Pavel Viladimiroviç:
“Biliyor musun?” diyor, “Bütün mühendisler aslında iyi
insanlardır. Hepsinin cennete gitmesi gerekir.”
“Sağol Paşa,” diye cevap veriyor Bülent.
“Ama bir mühendis ölmüş, yanlışlıkla cehenneme
yollamışlar.”
Bülent, tatsız bir şakanın geleceğini anlıyor:
“Eeee?”
“Mühendis iyi çocuk ya, orayı yaşanabilir hale getireyim diyor;
bir sürü proje geliştiriyor, iyileştirmeler yapıyor. Zebaniler de durumdan
memnun; mühendisi ‘aslansın, kaplansın’ diye pohpohlayıp, yüreklendiriyorlar.”
Bülent, dinlemiyor sanmasın diye çayını yudumlarken araya
laf sokuyor:
“Aferin ona; mühendisler böyledir işte,” diyor.

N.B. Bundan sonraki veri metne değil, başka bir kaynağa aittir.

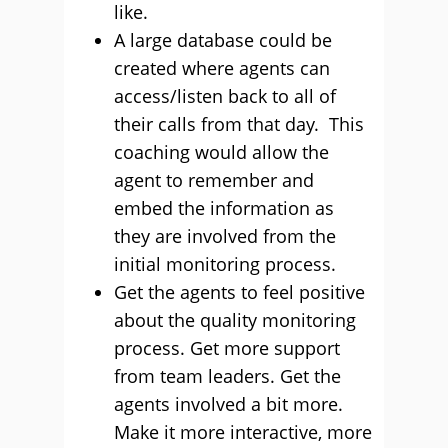
like.
A large database could be
created where agents can
access/listen back to all of
their calls from that day. This
coaching would allow the
agent to remember and
embed the information as
they are involved from the
initial monitoring process.
Get the agents to feel positive
about the quality monitoring
process. Get more support
from team leaders. Get the
agents involved a bit more.
Make it more interactive, more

Pavel Viladimiroviç, anlatmaya devam ediyor:
“Bir gün cennet meleğinin telefon edeceği tutuyor. ‘N’aber,
nasılsınız?’ muhabbetinden sonra, çenesi düşük zebanilerden biri durumu
anlatıyor.
Melek, “Yahu, o mühendisin orada ne işi var, buraya gelmesi
gerekiyordu; bir yanlışlık olmuş, onu hemen buraya gönderin,” diyor.
Zebaniler, mühendisten memnun, hiç gönderirler mi?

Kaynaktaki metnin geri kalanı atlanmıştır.